First, there’s a closely-related problem whose solution I understand. Then, there’s the two-kids problem which makes me furious at math in general. Can you help me?

CLOSELY RELATED PROBLEM:
I make three pairs of cards. One pair has a black card and a red card. One pair has two black cards. One pair has two red cards. I randomly choose a pair, and then I randomly choose a card. It’s red. What are the chances that the other card in that pair is red?

INFURIATING PROBLEM (adapted from here):
I tell you that my sister has two kids. You go to her house and knock on the door, and a girl answer the door. “Are you Dorkness’s sister’s kid?” You ask; and the girl says yes. “Is your sibling nonbinary?” you ask, and the girl says no. What are the chances that the other kid is a girl?

I believe these problems are mathematically identical, and that the answer to both problems is 2/3. But while the first problem makes sense to me, the second problem makes me hate math. And in reading the link earlier, it suggests that the answer is 1/3.

What’s more, if I’m told names, it might change the probability. Let’s say I’m told the names are Jo and Terri (but I can’t hear the spelling). As I understand it, the possibilities are:

Jo: boy Terri: boy
Jo: boy Terri: girl
Jo: girl Terri: boy
Jo: girl Terri: girl

If the kid tells me their name is Jo, then there are only two possibilities to consider, and the probability that Terri is a girl is 1/2. Similarly, if the kid tells me her name is Terri, than there are only two possibilities to consider, and the possibility that Jo is a girl is 1/2.
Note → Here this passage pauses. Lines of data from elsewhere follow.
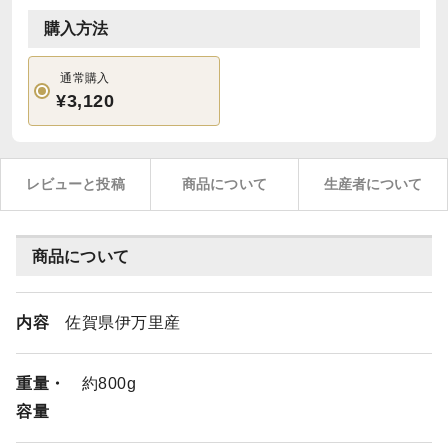
購入方法
通常購入
¥3,120
レビューと投稿
商品について
生産者について
商品について
内容
佐賀県伊万里産
重量・
約800g
容量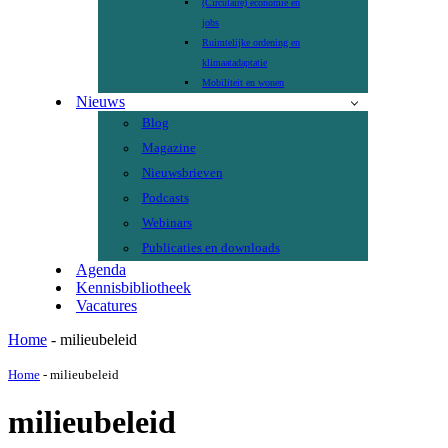
(Circulaire) economie en
jobs
Ruimtelijke ordening en
klimaatadaptatie
Mobiliteit en wonen
Nieuws
Blog
Magazine
Nieuwsbrieven
Podcasts
Webinars
Publicaties en downloads
Agenda
Kennisbibliotheek
Vacatures
Home
-
milieubeleid
Home
-
milieubeleid
milieubeleid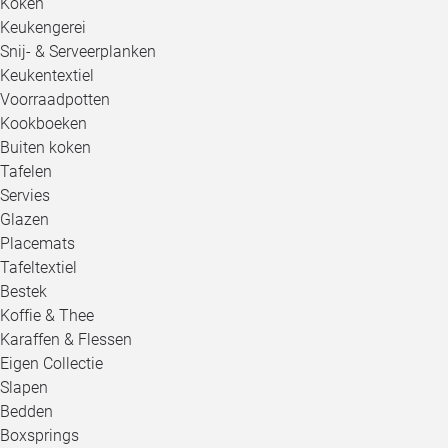
Koken
Keukengerei
Snij- & Serveerplanken
Keukentextiel
Voorraadpotten
Kookboeken
Buiten koken
Tafelen
Servies
Glazen
Placemats
Tafeltextiel
Bestek
Koffie & Thee
Karaffen & Flessen
Eigen Collectie
Slapen
Bedden
Boxsprings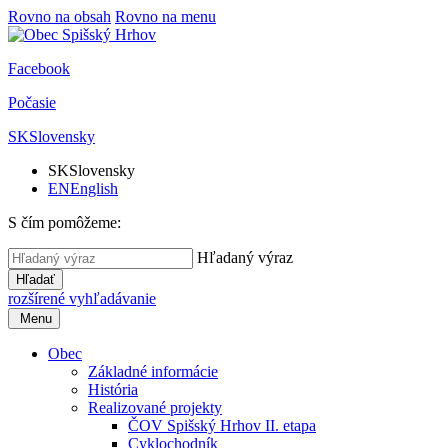
Rovno na obsah
Rovno na menu
Facebook
Počasie
SK
Slovensky
SK
Slovensky
EN
English
S čím pomôžeme:
Hľadaný výraz
Hľadať
rozšírené vyhľadávanie
Menu
Obec
Základné informácie
História
Realizované projekty
ČOV Spišský Hrhov II. etapa
Cyklochodník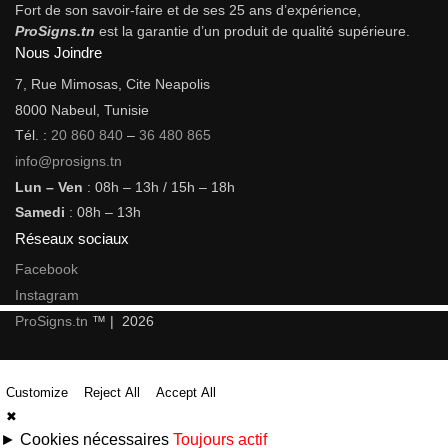
Fort de son savoir-faire et de ses 25 ans d’expérience,
ProSigns.tn
est la garantie d’un produit de qualité supérieure.
Nous Joindre
7, Rue Mimosas, Cite Neapolis
8000 Nabeul, Tunisie
Tél. :
20 860 840
–
36 480 865
info@prosigns.tn
Lun – Ven
: 08h – 13h / 15h – 18h
Samedi
: 08h – 13h
Réseaux sociaux
Facebook
Instagram
ProSigns.tn
™ | 2026
Customize
Reject All
Accept All
✖
►
Cookies nécessaires
Toujours actif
It seems that as long as I know that the child is EITHER Jo OR Terri, there’s a 2/3 probability that the other kid is a girl; but if I know for sure which kid she is, the probability changes.

Is the website I linked to earlier wrong? What’s the problem with it? Or am I misunderstanding something?
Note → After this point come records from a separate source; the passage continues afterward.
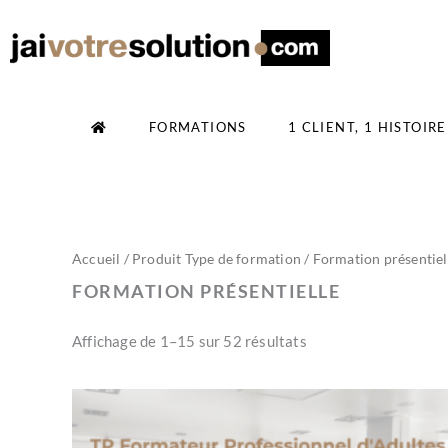
Aller
au
contenu
FORMATIONS
1 CLIENT, 1 HISTOIRE
Trié
Accueil
/ Produit Type de formation / Formation présentiel
du
plus
FORMATION PRÉSENTIELLE
récent
au
plus
Affichage de 1–15 sur 52 résultats
ancien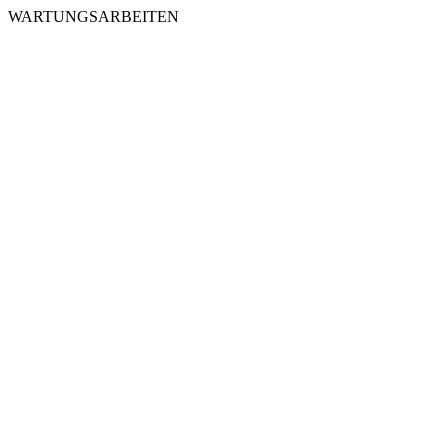
WARTUNGSARBEITEN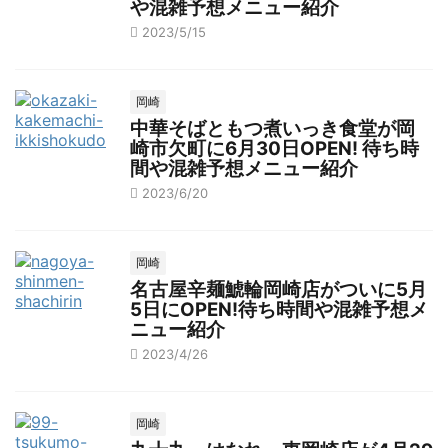
や混雑予想メニュー紹介
2023/5/15
岡崎
中華そばともつ煮いっき食堂が岡
崎市欠町に6月30日OPEN! 待ち時
間や混雑予想メニュー紹介
2023/6/20
岡崎
名古屋辛麺鯱輪岡崎店がついに5月
5日にOPEN!待ち時間や混雑予想メ
ニュー紹介
2023/4/26
岡崎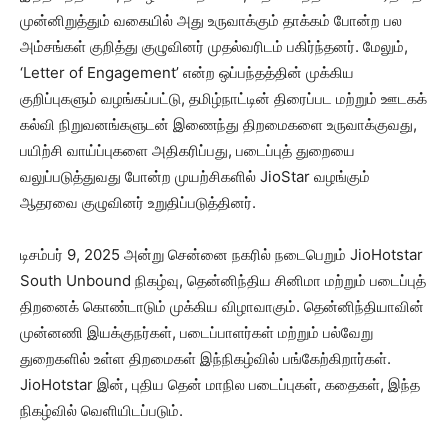
முன்னிறுத்தும் வகையில் அது உருவாக்கும் தாக்கம் போன்ற பல
அம்சங்கள் குறித்து குழுவினர் முதல்வரிடம் பகிர்ந்தனர். மேலும்,
‘Letter of Engagement’ என்ற ஒப்பந்தத்தின் முக்கிய
குறிப்புகளும் வழங்கப்பட்டு, தமிழ்நாட்டின் திரைப்பட மற்றும் ஊடகக்
கல்வி நிறுவனங்களுடன் இணைந்து திறமைகளை உருவாக்குவது,
பயிற்சி வாய்ப்புகளை அதிகரிப்பது, படைப்புத் துறையை
வலுப்படுத்துவது போன்ற முயற்சிகளில் JioStar வழங்கும்
ஆதரவை குழுவினர் உறுதிப்படுத்தினர்.
டிசம்பர் 9, 2025 அன்று சென்னை நகரில் நடைபெறும் JioHotstar
South Unbound நிகழ்வு, தென்னிந்திய சினிமா மற்றும் படைப்புத்
திறனைக் கொண்டாடும் முக்கிய விழாவாகும். தென்னிந்தியாவின்
முன்னணி இயக்குநர்கள், படைப்பாளர்கள் மற்றும் பல்வேறு
துறைகளில் உள்ள திறமைகள் இந்நிகழ்வில் பங்கேற்கிறார்கள்.
JioHotstar இன், புதிய தென் மாநில படைப்புகள், கதைகள், இந்த
நிகழ்வில் வெளியிடப்படும்.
Keep in mind that I teach gifted fifth graders math, but I’m far from a mathematician, so if you’re explaining the probability to me, please keep the vocabulary at the level that a non-mathematician can understand.

2

I don’t really see the problem. If I go up to your sister and say “Please can you send Jo(e) out to me” and a girl appears I have eliminated 2 out of 4 possibilities and so it’s 50/50 whether Terri(y) is a girl.

The J(B) T(G) has been removed from the matrix as well as the J(B) T(B) you would get from before I knew her name.

3

Here’s a Wikipedia article, but honestly it leaves me even more confused.

4

Actually that’s wrong please ignore.

5

The Wikipedia article is a bit of a mess, so I understand your confusion.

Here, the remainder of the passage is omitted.